EXERCISE
Transcribe, starting at the line with "tik perkant internetu, tad skubėki" and ending at the line with "संस्था के डॉ.डी.पी.शर्मा, समाज", every line of the material below exactly, but leave out the pictures and anything outside that span.

DATA SECTION
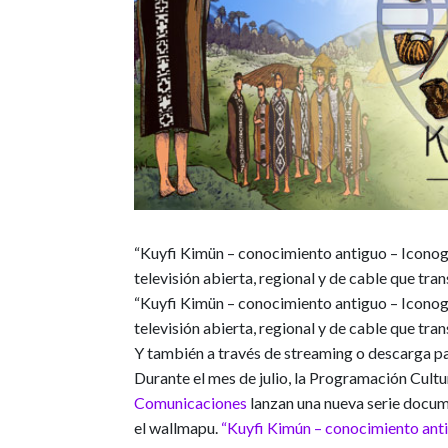
“Kuyfi Kimün – conocimiento antiguo – Iconogr
televisión abierta, regional y de cable que tr
“Kuyfi Kimün – conocimiento antiguo – Iconogr
televisión abierta, regional y de cable que t
Y también a través de streaming o descarga par
Durante el mes de julio, la Programación Cult
Comunicaciones
lanzan una nueva serie docume
el wallmapu.
“Kuyfi Kimún – conocimiento ant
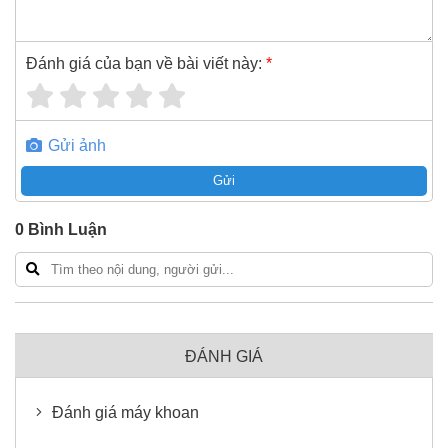
Đánh giá của bạn về bài viết này:
*
Gửi ảnh
Gửi
0
Bình Luận
ĐÁNH GIÁ
Đánh giá máy khoan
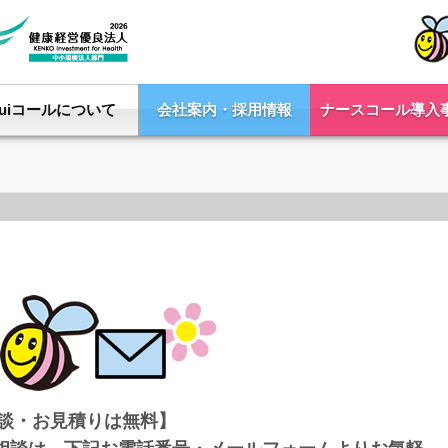
Yuiコールについて
会社案内・採用情報
ナースコール導入
談・お見積りは無料】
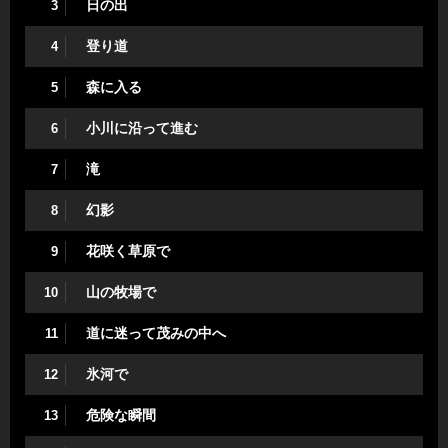
日の出
3
登り道
4
森に入る
5
小川に沿って進む
6
滝
7
幻影
8
花咲く草原で
9
山の牧場で
10
道に迷って茂みの中へ
11
氷河で
12
危険な瞬間
13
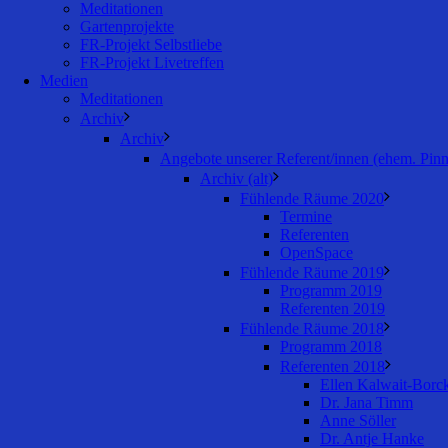
Meditationen
Gartenprojekte
FR-Projekt Selbstliebe
FR-Projekt Livetreffen
Medien
Meditationen
Archiv
Archiv
Angebote unserer Referent/innen (ehem. Pin
Archiv (alt)
Fühlende Räume 2020
Termine
Referenten
OpenSpace
Fühlende Räume 2019
Programm 2019
Referenten 2019
Fühlende Räume 2018
Programm 2018
Referenten 2018
Ellen Kalwait-Borc
Dr. Jana Timm
Anne Söller
Dr. Antje Hanke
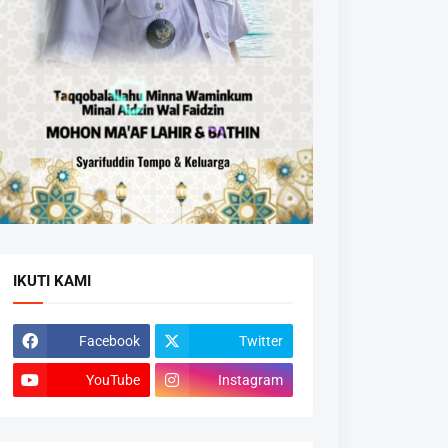
IKUTI KAMI
Facebook
Twitter
YouTube
Instagram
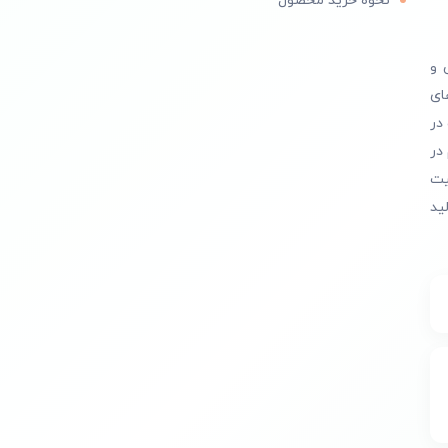
نحوه خرید محصول
 و
ای
در
در
یت
ید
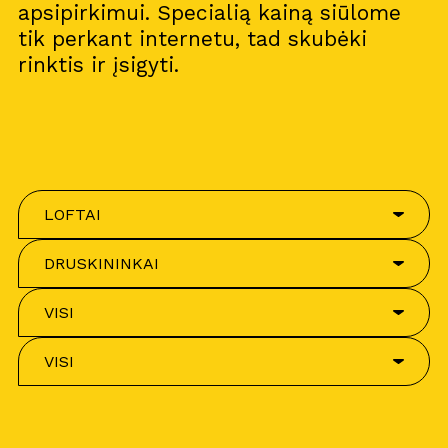
apsipirkimui. Specialią kainą siūlome
tik perkant internetu, tad skubėki
rinktis ir įsigyti.
LOFTAI
DRUSKININKAI
VISI
VISI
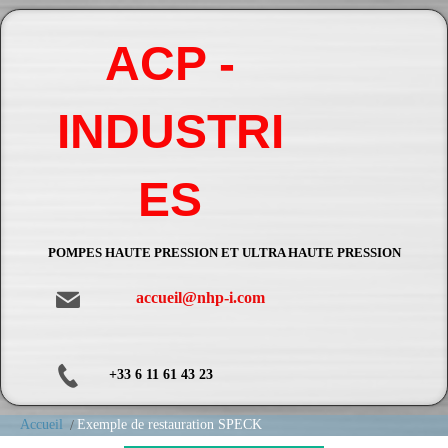
ACP -
INDUSTRI
ES
POMPES HAUTE PRESSION ET ULTRA HAUTE PRESSION
accueil@nhp-i.com
+33 6 11 61 43 23
Accueil
Exemple de restauration SPECK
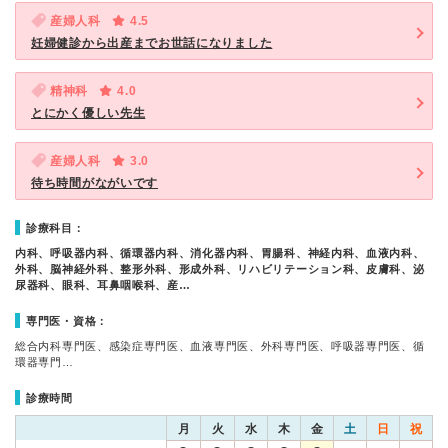
産婦人科
4.5
妊婦健診から出産までお世話になりました
精神科
4.0
とにかく優しい先生
産婦人科
3.0
待ち時間がながいです
診療科目：
内科、呼吸器内科、循環器内科、消化器内科、胃腸科、神経内科、血液内科、
外科、脳神経外科、整形外科、形成外科、リハビリテーション科、皮膚科、泌
尿器科、眼科、耳鼻咽喉科、産…
専門医・資格：
総合内科専門医、感染症専門医、血液専門医、外科専門医、呼吸器専門医、循
環器専門…
診療時間
月
火
水
木
金
土
日
祝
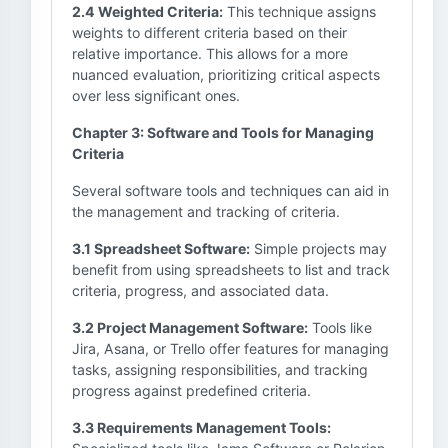
2.4 Weighted Criteria:
This technique assigns
weights to different criteria based on their
relative importance. This allows for a more
nuanced evaluation, prioritizing critical aspects
over less significant ones.
Chapter 3: Software and Tools for Managing
Criteria
Several software tools and techniques can aid in
the management and tracking of criteria.
3.1 Spreadsheet Software:
Simple projects may
benefit from using spreadsheets to list and track
criteria, progress, and associated data.
3.2 Project Management Software:
Tools like
Jira, Asana, or Trello offer features for managing
tasks, assigning responsibilities, and tracking
progress against predefined criteria.
3.3 Requirements Management Tools:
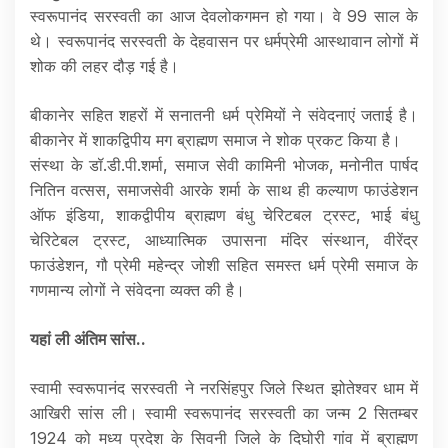
स्वरूपानंद सरस्वती का आज देवलोकगमन हो गया। वे 99 साल के
थे। स्वरूपानंद सरस्वती के देहवासन पर धर्मप्रेमी आस्थावान लोगों में
शोक की लहर दौड़ गई है।
बीकानेर सहित शहरों में सनातनी धर्म प्रेमियों ने संवेदनाएं जताई है।
बीकानेर में शाकद्विपीय मग ब्राह्मण समाज ने शोक प्रकट किया है।
संस्था के डॉ.डी.पी.शर्मा, समाज सेवी कामिनी भोजक, मनोनीत पार्षद
नितिन वत्सस, समाजसेवी आरके शर्मा के साथ ही कल्याण फाउंडेशन
ऑफ इंडिया, शाकद्वीपीय ब्राह्मण बंधु चेरिटबल ट्रस्ट, भाई बंधु
चेरिटेबल ट्रस्ट, आध्यात्मिक उपासना मंदिर संस्थान, वीरेंद्र
फाउंडेशन, गौ प्रेमी महेन्द्र जोशी सहित समस्त धर्म प्रेमी समाज के
गणमान्य लोगों ने संवेदना व्यक्त की है।
यहां ली अंतिम सांस..
स्वामी स्वरूपानंद सरस्वती ने नरसिंहपुर जिले स्थित झोतेश्वर धाम में
आखिरी सांस ली। स्वामी स्वरूपानंद सरस्वती का जन्म 2 सितम्बर
1924 को मध्य प्रदेश के सिवनी जिले के दिघोरी गांव में ब्राह्मण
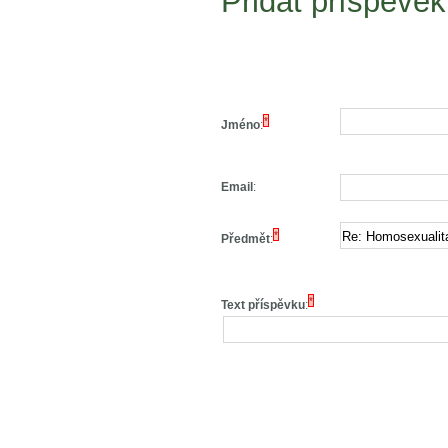
Přidat příspěvek
*
Jméno
:
Email
:
*
Předmět
:
*
Text příspěvku
:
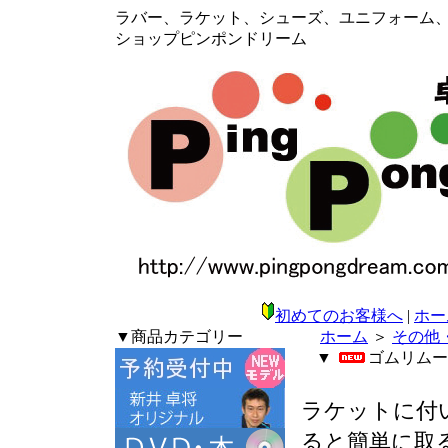
ラバー、ラケット、シューズ、ユニフォーム、メン
ショップピンポンドリーム
初めてのお客様へ
|
ホー
▼商品カテゴリー
ホーム
＞
その他
▼
ゴムリムー
ラケットに付
ると簡単に取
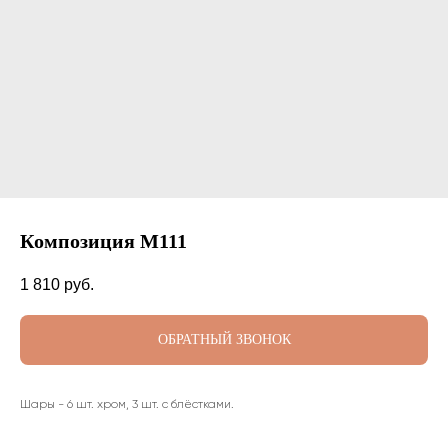
Композиция М111
1 810
руб.
ОБРАТНЫЙ ЗВОНОК
Шары - 6 шт. хром, 3 шт. с блёстками.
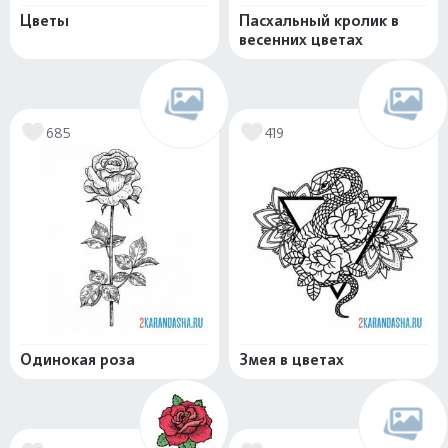
Цветы
Пасхальный кролик в
весенних цветах
685
419
Одинокая роза
Змея в цветах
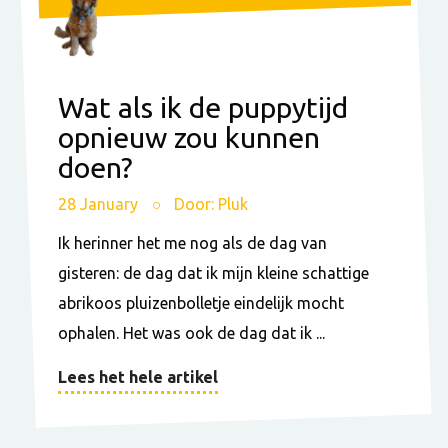
Wat als ik de puppytijd
opnieuw zou kunnen
doen?
28 January
Door: Pluk
Ik herinner het me nog als de dag van
gisteren: de dag dat ik mijn kleine schattige
abrikoos pluizenbolletje eindelijk mocht
ophalen. Het was ook de dag dat ik ...
Lees het hele artikel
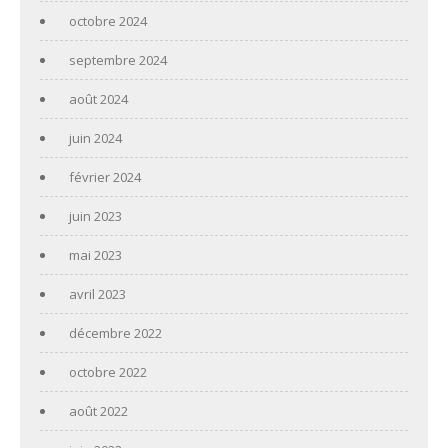
octobre 2024
septembre 2024
août 2024
juin 2024
février 2024
juin 2023
mai 2023
avril 2023
décembre 2022
octobre 2022
août 2022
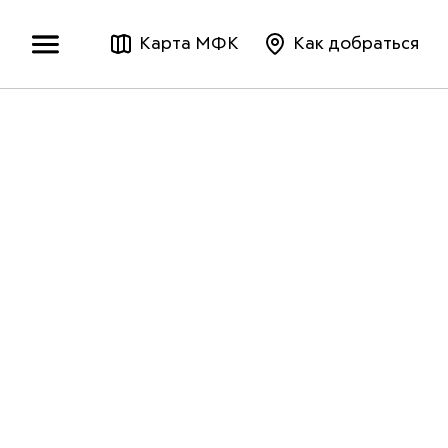
Карта МФК
Как добраться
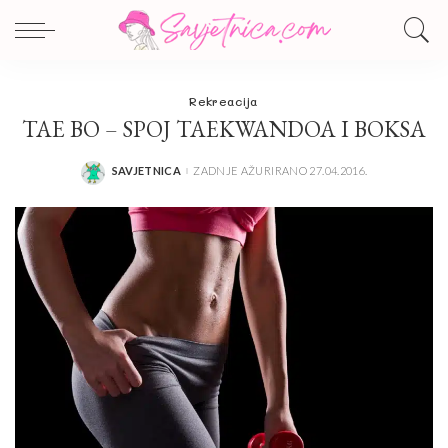
Rekreacija
TAE BO – SPOJ TAEKWANDOA I BOKSA
SAVJETNICA
ZADNJE AŽURIRANO 27.04.2016.
POSTED
BY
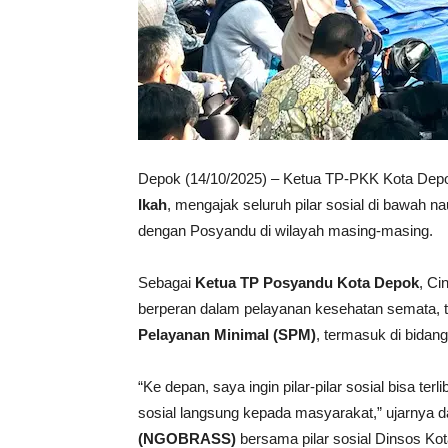
Depok (14/10/2025) – Ketua TP-PKK Kota Dep
Ikah
, mengajak seluruh pilar sosial di bawah 
dengan Posyandu di wilayah masing-masing.
Sebagai
Ketua TP Posyandu Kota Depok
, Ci
berperan dalam pelayanan kesehatan semata, 
Pelayanan Minimal (SPM)
, termasuk di bidang
“Ke depan, saya ingin pilar-pilar sosial bisa t
sosial langsung kepada masyarakat,” ujarnya 
(NGOBRASS)
bersama pilar sosial Dinsos Ko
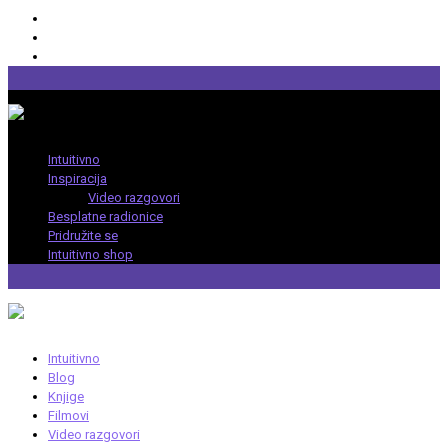
Intuitivno
Inspiracija
Video razgovori
Besplatne radionice
Pridružite se
Intuitivno shop
Intuitivno
Blog
Knjige
Filmovi
Video razgovori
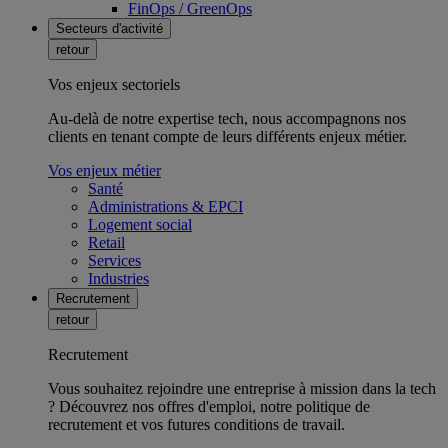
FinOps / GreenOps
Secteurs d'activité
retour
Vos enjeux sectoriels
Au-delà de notre expertise tech, nous accompagnons nos
clients en tenant compte de leurs différents enjeux métier.
Vos enjeux métier
Santé
Administrations & EPCI
Logement social
Retail
Services
Industries
Recrutement
retour
Recrutement
Vous souhaitez rejoindre une entreprise à mission dans la tech
? Découvrez nos offres d'emploi, notre politique de
recrutement et vos futures conditions de travail.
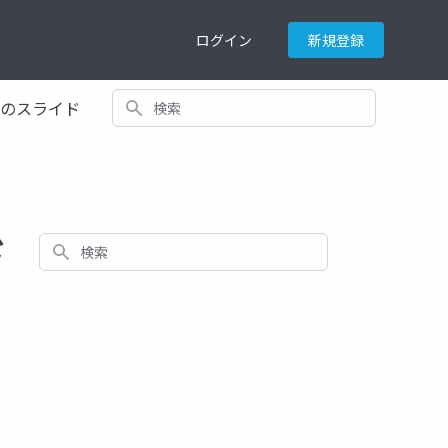
ログイン
新規登録
検索
てのスライド
ド
検索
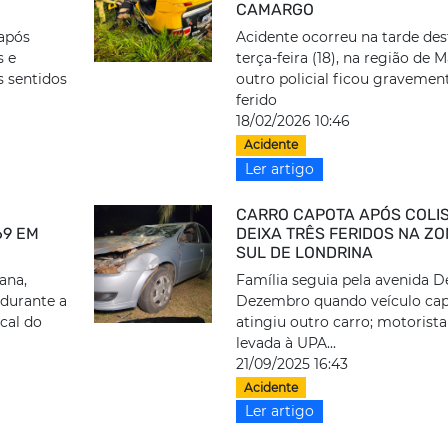
CAMARGO
 após
Acidente ocorreu na tarde des
s e
terça-feira (18), na região de 
 sentidos
outro policial ficou gravemen
ferido
18/02/2026 10:46
Acidente
Ler artigo
CARRO CAPOTA APÓS COLI
69 EM
DEIXA TRÊS FERIDOS NA Z
SUL DE LONDRINA
ana,
Família seguia pela avenida D
 durante a
Dezembro quando veículo cap
cal do
atingiu outro carro; motorista
levada à UPA...
21/09/2025 16:43
Acidente
Ler artigo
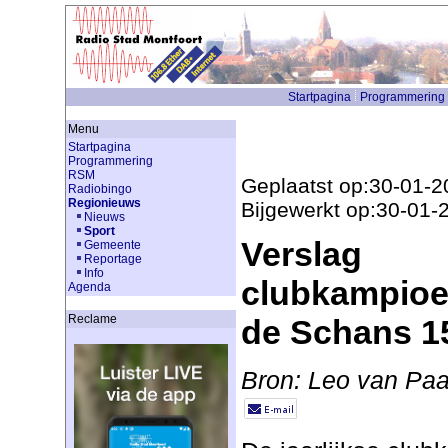
Startpagina
Programmering
Menu
Startpagina
Programmering
RSM
Geplaatst op:30-01-2
Radiobingo
Regionieuws
Bijgewerkt op:30-01-
Nieuws
Sport
Verslag
Gemeente
Reportage
Info
clubkampio
Agenda
Reclame
de Schans 15
Bron: Leo van Pa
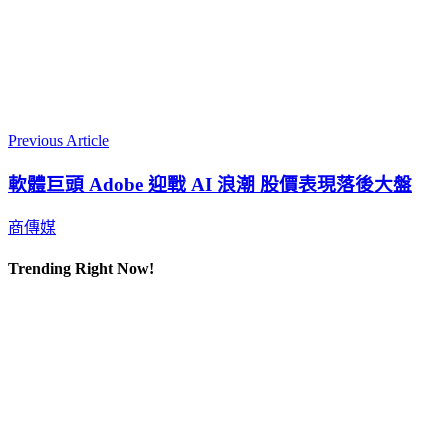
Previous Article
軟體巨頭 Adobe 迎戰 AI 浪潮 股價表現落後大盤
商傳媒
Trending Right Now!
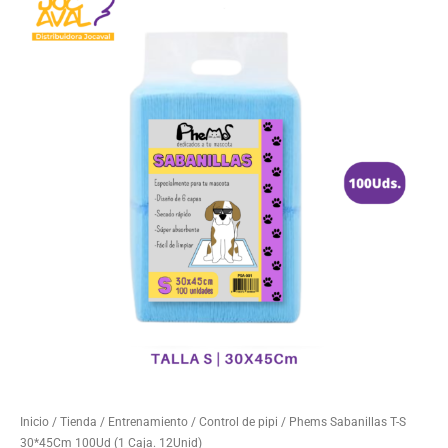
Inicio
/
Tienda
/
Entrenamiento
/
Control de pipi
/ Phems Sabanillas T-S
30*45Cm 100Ud (1 Caja. 12Unid)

EXPECTED ANSWER
tik perkant internetu, tad skubėki
rinktis ir įsigyti.
LOFTAI
DRUSKININKAI
VISI
VISI
ACP -
INDUSTRI
ES
POMPES HAUTE PRESSION ET ULTRA HAUTE PRESSION
accueil@nhp-i.com
+33 6 11 61 43 23
Accueil
Exemple de restauration SPECK
産婦人科
4.5
妊婦健診から出産までお世話になりました
精神科
4.0
とにかく優しい先生
産婦人科
3.0
待ち時間がながいです
診療科目：
内科、呼吸器内科、循環器内科、消化器内科、胃腸科、神経内科、血液内科、
外科、脳神経外科、整形外科、形成外科、リハビリテーション科、皮膚科、泌
尿器科、眼科、耳鼻咽喉科、産…
専門医・資格：
総合内科専門医、感染症専門医、血液専門医、外科専門医、呼吸器専門医、循
環器専門…
診療時間
月
火
水
木
金
土
日
祝
2.4 Weighted Criteria:
This technique assigns
weights to different criteria based on their
relative importance. This allows for a more
nuanced evaluation, prioritizing critical aspects
over less significant ones.
Chapter 3: Software and Tools for Managing
Criteria
Several software tools and techniques can aid in
the management and tracking of criteria.
3.1 Spreadsheet Software:
Simple projects may
benefit from using spreadsheets to list and track
criteria, progress, and associated data.
3.2 Project Management Software:
Tools like
Jira, Asana, or Trello offer features for managing
tasks, assigning responsibilities, and tracking
progress against predefined criteria.
3.3 Requirements Management Tools:
स्वरूपानंद सरस्वती का आज देवलोकगमन हो गया। वे 99 साल के
थे। स्वरूपानंद सरस्वती के देहवासन पर धर्मप्रेमी आस्थावान लोगों में
शोक की लहर दौड़ गई है।
बीकानेर सहित शहरों में सनातनी धर्म प्रेमियों ने संवेदनाएं जताई है।
बीकानेर में शाकद्विपीय मग ब्राह्मण समाज ने शोक प्रकट किया है।
संस्था के डॉ.डी.पी.शर्मा, समाज सेवी कामिनी भोजक, मनोनीत पार्षद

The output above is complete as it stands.